Transcribed page contents:
========================
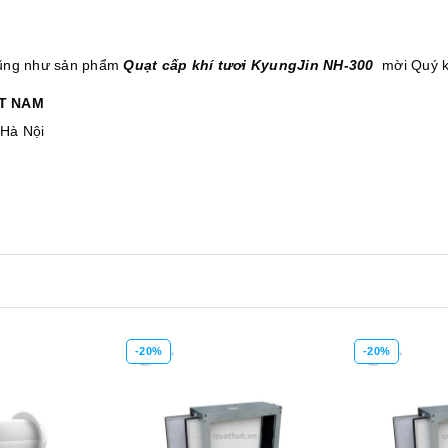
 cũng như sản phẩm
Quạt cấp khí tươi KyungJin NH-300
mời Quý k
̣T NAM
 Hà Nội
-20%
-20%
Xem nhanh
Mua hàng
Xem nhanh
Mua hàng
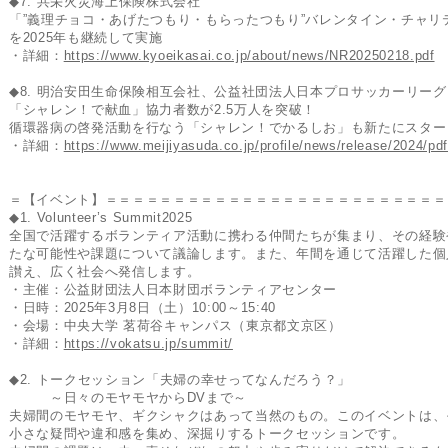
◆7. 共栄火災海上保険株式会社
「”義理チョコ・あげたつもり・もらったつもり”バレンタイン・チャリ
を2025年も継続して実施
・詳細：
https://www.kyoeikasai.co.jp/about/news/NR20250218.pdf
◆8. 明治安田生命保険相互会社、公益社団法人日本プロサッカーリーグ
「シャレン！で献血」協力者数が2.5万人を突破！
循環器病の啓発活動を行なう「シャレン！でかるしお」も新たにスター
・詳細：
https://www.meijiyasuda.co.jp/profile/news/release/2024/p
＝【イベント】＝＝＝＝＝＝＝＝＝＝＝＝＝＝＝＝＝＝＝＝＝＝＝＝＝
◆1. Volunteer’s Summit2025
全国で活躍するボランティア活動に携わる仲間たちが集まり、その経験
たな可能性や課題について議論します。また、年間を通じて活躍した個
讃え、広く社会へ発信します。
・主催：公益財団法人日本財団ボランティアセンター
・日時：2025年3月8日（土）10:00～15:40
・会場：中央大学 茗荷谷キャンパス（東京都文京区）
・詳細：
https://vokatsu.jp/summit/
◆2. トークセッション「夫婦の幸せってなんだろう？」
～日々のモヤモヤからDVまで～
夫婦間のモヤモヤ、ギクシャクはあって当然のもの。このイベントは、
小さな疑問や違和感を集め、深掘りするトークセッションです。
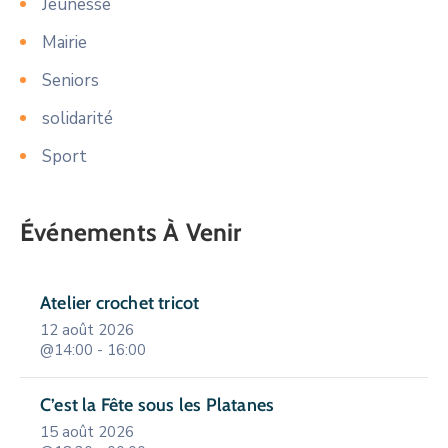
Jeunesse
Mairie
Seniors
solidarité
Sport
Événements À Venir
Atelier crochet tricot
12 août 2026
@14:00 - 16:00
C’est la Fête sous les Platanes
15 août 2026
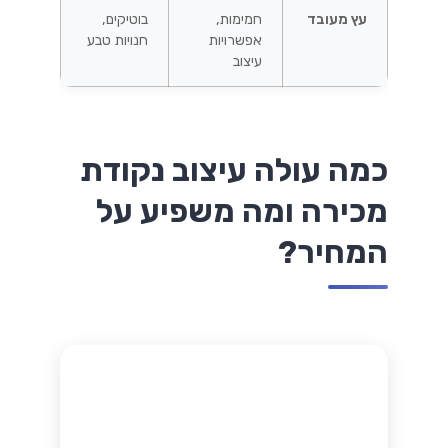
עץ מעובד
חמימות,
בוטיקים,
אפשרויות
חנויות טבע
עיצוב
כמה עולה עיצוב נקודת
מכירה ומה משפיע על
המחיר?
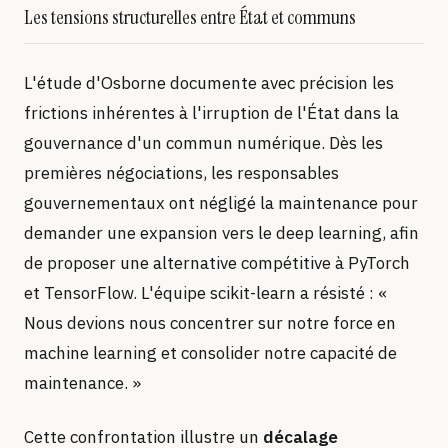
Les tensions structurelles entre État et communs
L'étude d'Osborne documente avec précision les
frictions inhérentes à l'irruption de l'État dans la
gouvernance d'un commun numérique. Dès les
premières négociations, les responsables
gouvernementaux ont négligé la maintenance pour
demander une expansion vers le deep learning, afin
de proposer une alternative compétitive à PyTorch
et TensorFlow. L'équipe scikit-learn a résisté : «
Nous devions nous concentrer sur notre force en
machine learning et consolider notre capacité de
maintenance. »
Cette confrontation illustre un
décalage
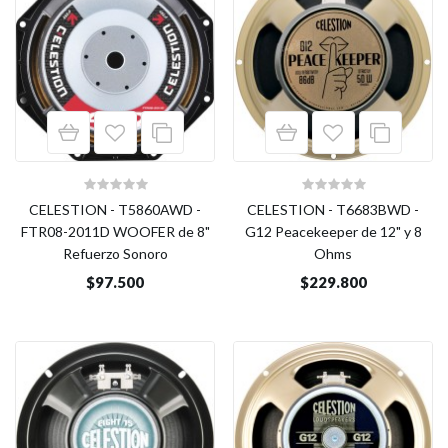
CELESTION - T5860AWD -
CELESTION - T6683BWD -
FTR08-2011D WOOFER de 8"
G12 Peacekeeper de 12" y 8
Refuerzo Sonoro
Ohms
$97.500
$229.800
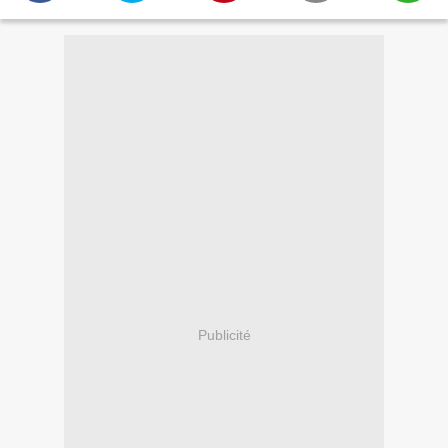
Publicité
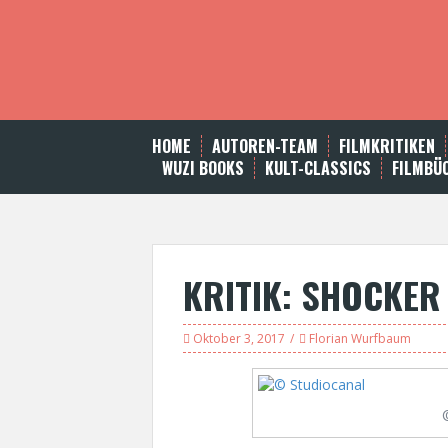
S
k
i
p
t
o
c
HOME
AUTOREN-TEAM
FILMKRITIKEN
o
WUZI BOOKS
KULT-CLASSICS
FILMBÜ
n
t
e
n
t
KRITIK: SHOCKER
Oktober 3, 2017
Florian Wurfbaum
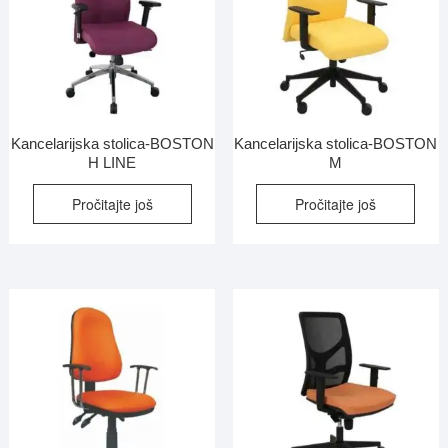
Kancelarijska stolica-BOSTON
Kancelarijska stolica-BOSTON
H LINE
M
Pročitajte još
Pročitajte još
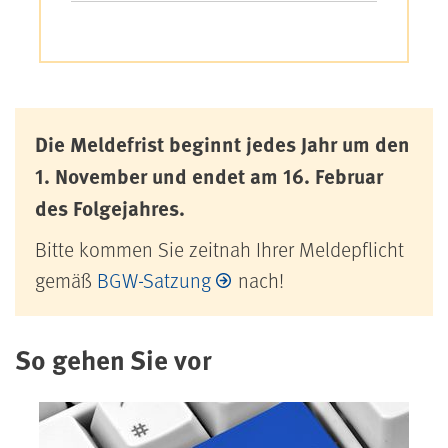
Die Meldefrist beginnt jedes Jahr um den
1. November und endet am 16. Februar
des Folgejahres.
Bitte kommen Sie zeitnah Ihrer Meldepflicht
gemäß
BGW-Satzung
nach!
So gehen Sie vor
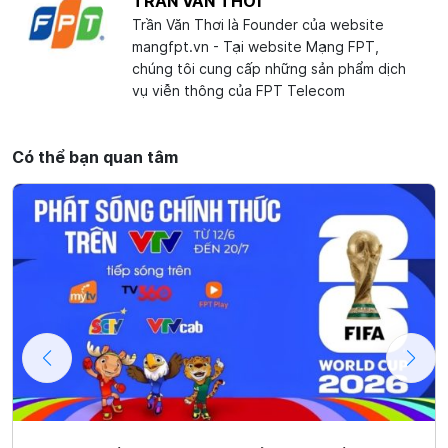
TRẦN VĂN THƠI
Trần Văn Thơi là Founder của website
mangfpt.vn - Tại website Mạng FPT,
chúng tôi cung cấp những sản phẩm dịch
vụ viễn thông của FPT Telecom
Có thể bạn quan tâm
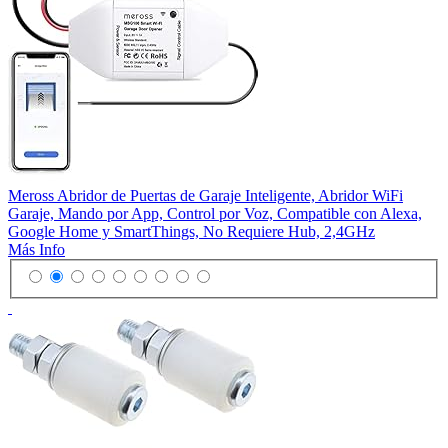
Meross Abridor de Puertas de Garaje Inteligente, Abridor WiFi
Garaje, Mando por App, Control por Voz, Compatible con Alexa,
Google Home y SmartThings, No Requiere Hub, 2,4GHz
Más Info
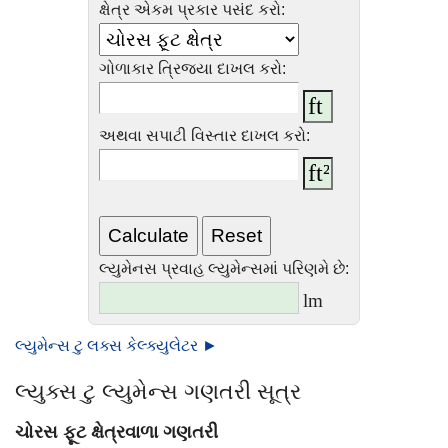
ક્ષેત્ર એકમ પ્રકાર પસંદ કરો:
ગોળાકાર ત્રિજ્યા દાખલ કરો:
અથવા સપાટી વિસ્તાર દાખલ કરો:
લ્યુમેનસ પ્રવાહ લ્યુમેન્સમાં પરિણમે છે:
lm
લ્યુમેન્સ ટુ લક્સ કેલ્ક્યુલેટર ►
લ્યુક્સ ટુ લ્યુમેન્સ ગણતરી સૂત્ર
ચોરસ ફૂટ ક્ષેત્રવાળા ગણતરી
========================
→ **EXERCISE OBJECTIVE**: Filter the data for the string "phẩm" and copy every line that has it.

→ **EXERCISE RESPONSE**:
 cũng như sản phẩm
chúng tôi cung cấp những sản phẩm dịch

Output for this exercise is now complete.